I am quite proud of this work, It’s a lot of thinking to do in one weekend. That said, there are still gaps. I have $\textbf{NOT}$ yet supported (or simply won’t support) the following patterns:

• $\textbf{Randomized Executions:}$ $\texttt{Randomized}\Big(A, Op_B)$ — The number of executions of $\texttt{Op_B}$ is distributed by some other distribution $\texttt{A}$. This can be useful for modeling $\textbf{(1)}$ retry and failure behavior and $\textbf{(2)}$ contingent results. For $\textbf{(1)}$, assume $Op_B$ must be retried $k$ times, where $k \sim A$. For $\textbf{(2)}$, we may wish to model a behavior where $Op_B$ is intentionally called $k \sim A$ times, for example, to return all paginated results. I didn’t include these on my first pass because $A$ isn’t an operation with an execution time, rather it’s just a fact about the system. We can model this behavior, but it will take some additional research. This type of behavior can be thought of as the composition of generating functions $\text{i.e.} \ \varphi_A \circ \varphi_{Op_B}$, see Klenke’s Probability Theory, Thm. 3.8.

  • $\textbf{Update}$ (09/09/24) — Added this! I opted for the naive solution that runs in $\mathcal{O}\left(m n\ln\Big(n)\right)$ where $m := |A|$. There is a better algorithm, but since $m$ is low by design, the naive approach is likely viable. The example below assumes $Op_B \sim \text{Exp}\Big(0.05)$, and retries are distributed geometrically with $p=1/2$. Because these are nice distributions, we can verify the results of $\texttt{Randomized}\Big(A, Op_B)$ analytically by integrating the $\textit{pdf}$ of the Erlang distribution.

  func main() {
      var (
          distUpperBound    = 1 << 12
          maxRetries        = 12.0
          retryDistribution = make(sysmodel.Distribution, int(maxRetries))
          successRate       = 0.5
      )
  
      d := make(sysmodel.Distribution, distUpperBound)
      stdExpon := distuv.Exponential{Rate: 0.05}
      for i := 1; i < distUpperBound; i++ {
          d[i-1] = stdExpon.CDF(float64(i)) - stdExpon.CDF(float64(i-1))
      }
  
      for i := 0; i < len(retryDistribution); i++ {
          retryDistribution[i] = successRate * math.Pow(1-successRate, float64(i))
      }
  
      result := sysmodel.Randomized(retryDistribution, d)
      for _, q := range []float64{0.01, 0.5, 0.90, 0.99, 0.999} {
          soln := result.Percentile(q)
          fmt.Printf("%.3f \t %5d\n", q, soln)
      }
  }

  Percentile	1.0	50.0	90.0	99.0	99.9
  Time (Computed)	0	27	91	182	278
  Time (Simulated)	0	27	92	183	273
  Time (Analytic)	0	27	92	184	283

  

• $\textbf{Correlation}$ — A fundamental assumption of this package is that all responses are independently distributed.
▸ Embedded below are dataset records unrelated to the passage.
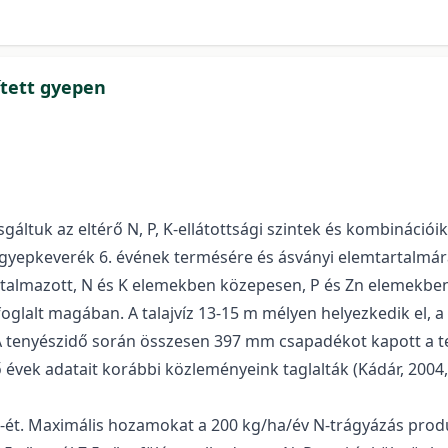
ített gyepen
gáltuk az eltérő N, P, K-ellátottsági szintek és kombinációik
yepkeverék 6. évének termésére és ásványi elemtartalmára
almazott, N és K elemekben közepesen, P és Zn elemekben g
glalt magában. A talajvíz 13-15 m mélyen helyezkedik el, a 
 tenyészidő során összesen 397 mm csapadékot kapott a terü
 évek adatait korábbi közleményeink taglalták (Kádár, 2004,
¾-ét. Maximális hozamokat a 200 kg/ha/év N-trágyázás prod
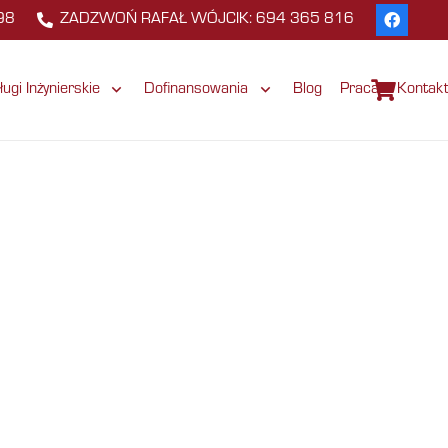
98
ZADZWOŃ RAFAŁ WÓJCIK: 694 365 816
ługi Inżynierskie
Dofinansowania
Blog
Praca
Kontak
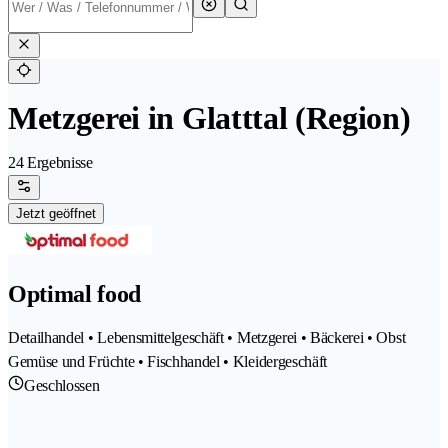
Metzgerei in Glatttal (Region)
24 Ergebnisse
Jetzt geöffnet
Optimal food
Detailhandel • Lebensmittelgeschäft • Metzgerei • Bäckerei • Obst
Gemüse und Früchte • Fischhandel • Kleidergeschäft
Geschlossen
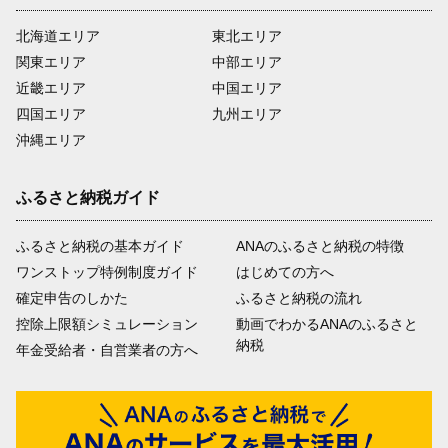
北海道エリア
東北エリア
関東エリア
中部エリア
近畿エリア
中国エリア
四国エリア
九州エリア
沖縄エリア
ふるさと納税ガイド
ふるさと納税の基本ガイド
ANAのふるさと納税の特徴
ワンストップ特例制度ガイド
はじめての方へ
確定申告のしかた
ふるさと納税の流れ
控除上限額シミュレーション
動画でわかるANAのふるさと
納税
年金受給者・自営業者の方へ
It would not be suitable to model the performance of 10,000 concurrent executions against an endpoint that’s not written to support high concurrency. We cannot magically know the resource constrains of a system, I trust the user to apply a $\textit{teensy}$ amount of common sense here…
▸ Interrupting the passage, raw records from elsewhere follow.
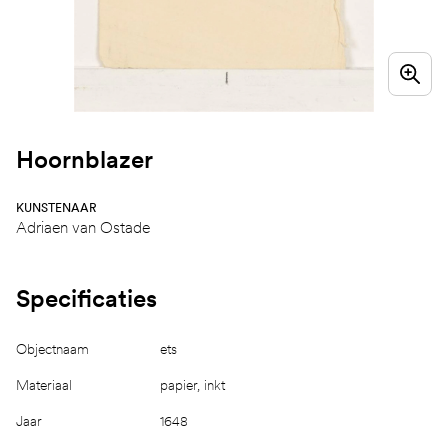
Hoornblazer
KUNSTENAAR
Adriaen van Ostade
Specificaties
Objectnaam
ets
Materiaal
papier, inkt
Jaar
1648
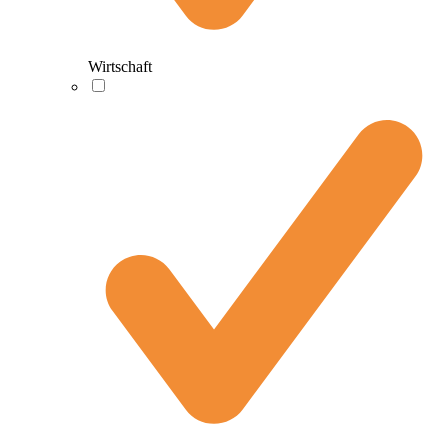
Wirtschaft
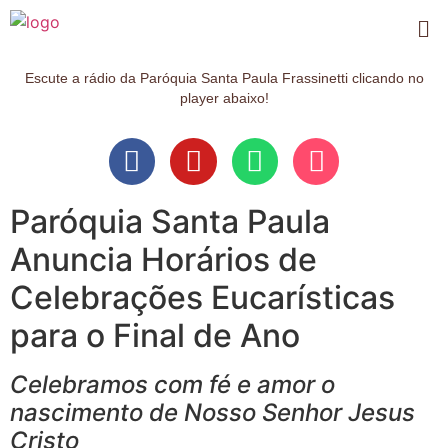
Escute a rádio da Paróquia Santa Paula Frassinetti clicando no
player abaixo!
Paróquia Santa Paula
Anuncia Horários de
Celebrações Eucarísticas
para o Final de Ano
Celebramos com fé e amor o
nascimento de Nosso Senhor Jesus
Cristo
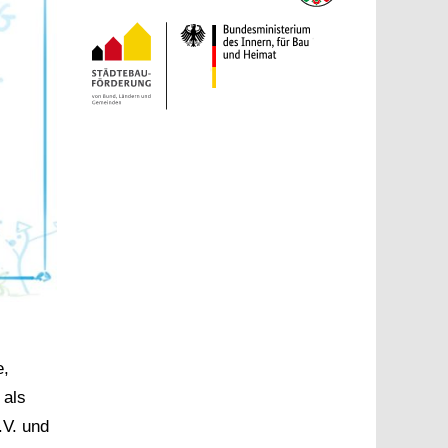
e,
 als
.V. und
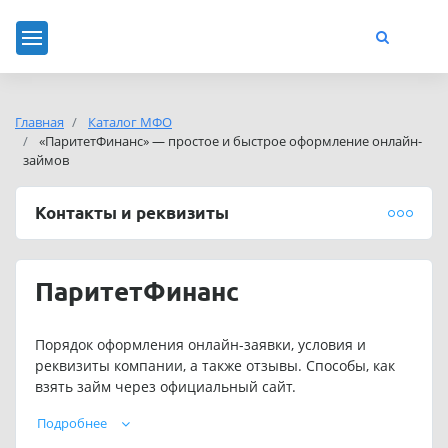
Главная
Каталог МФО
«ПаритетФинанс» — простое и быстрое оформление онлайн-
займов
Контакты и реквизиты
ПаритетФинанс
Порядок оформления онлайн-заявки, условия и
реквизиты компании, а также отзывы. Способы, как
взять займ через официальный сайт.
Подробнее
Информационная поддержка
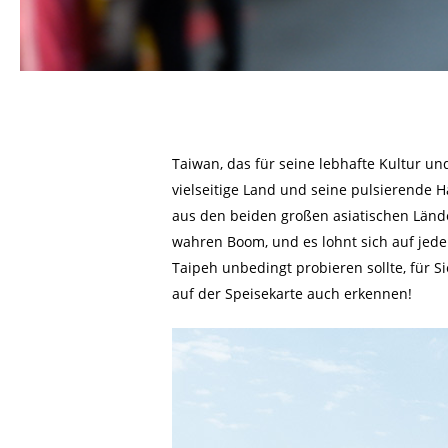
Taiwan, das für seine lebhafte Kultur un
vielseitige Land und seine pulsierende 
aus den beiden großen asiatischen Lände
wahren Boom, und es lohnt sich auf jede
Taipeh unbedingt probieren sollte, für S
auf der Speisekarte auch erkennen!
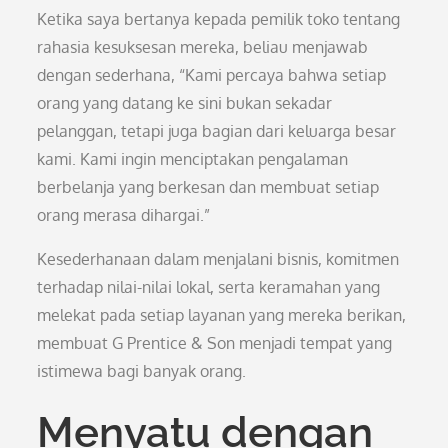
Ketika saya bertanya kepada pemilik toko tentang
rahasia kesuksesan mereka, beliau menjawab
dengan sederhana, “Kami percaya bahwa setiap
orang yang datang ke sini bukan sekadar
pelanggan, tetapi juga bagian dari keluarga besar
kami. Kami ingin menciptakan pengalaman
berbelanja yang berkesan dan membuat setiap
orang merasa dihargai.”
Kesederhanaan dalam menjalani bisnis, komitmen
terhadap nilai-nilai lokal, serta keramahan yang
melekat pada setiap layanan yang mereka berikan,
membuat G Prentice & Son menjadi tempat yang
istimewa bagi banyak orang.
Menyatu dengan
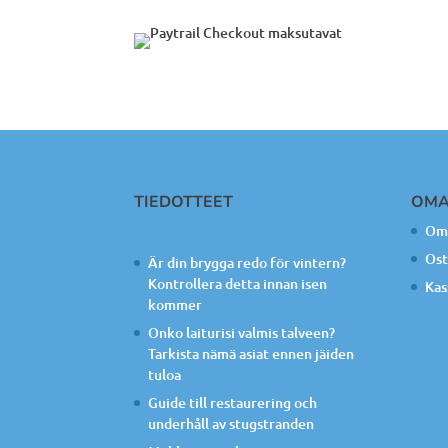
TIEDOTTEET
OMA
Oma
Ost
Är din brygga redo för vintern?
Kontrollera detta innan isen
Kas
kommer
Onko laiturisi valmis talveen?
Tarkista nämä asiat ennen jäiden
tuloa
Guide till restaurering och
underhåll av stugstranden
• $\textbf{Non-Uniform Samples}$ — The FFT depends on uniform sampling. This makes variable-sized buckets from a metrics collection system like Prometheus an invalid choice for seeding a fundamental operation. One could manipulate Prometheus to store $2^15$ values for each histogram, but I suspect many people at your job would be upset with you if you tried.
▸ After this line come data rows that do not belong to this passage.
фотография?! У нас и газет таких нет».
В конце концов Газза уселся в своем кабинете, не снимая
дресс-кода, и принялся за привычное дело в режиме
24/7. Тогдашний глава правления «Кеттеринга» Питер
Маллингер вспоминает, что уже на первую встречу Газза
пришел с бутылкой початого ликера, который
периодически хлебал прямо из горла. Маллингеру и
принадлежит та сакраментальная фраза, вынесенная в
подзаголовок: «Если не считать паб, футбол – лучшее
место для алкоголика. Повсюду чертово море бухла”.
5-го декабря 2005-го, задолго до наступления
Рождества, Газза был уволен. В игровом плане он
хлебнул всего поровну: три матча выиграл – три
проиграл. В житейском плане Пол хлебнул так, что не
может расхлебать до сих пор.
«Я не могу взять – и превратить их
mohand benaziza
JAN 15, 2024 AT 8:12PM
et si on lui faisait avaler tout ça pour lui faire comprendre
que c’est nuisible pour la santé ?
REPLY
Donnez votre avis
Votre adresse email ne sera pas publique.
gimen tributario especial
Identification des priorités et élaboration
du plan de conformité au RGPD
• $\textbf{Unbounded Variables}$ — This code was written with bounded, discrete distributions in mind. Because I depend on highly-detailed data to form the distributions of fundamental operations, it’s left to the user to graft meaning onto the input data. A natural choice may be “the $j^{th}$ index of the input distribution represents a $j$ millisecond response”, but the code doesn’t enforce this in any way. Additionally, my code makes aggressive optimizations on input distributions with exponentially decreasing tails. If a fundamental distribution is bimodal (e.g. perhaps a call has a timeout at $2^12 \text{ms}$) it’s unlikely to benefit from these shortcuts.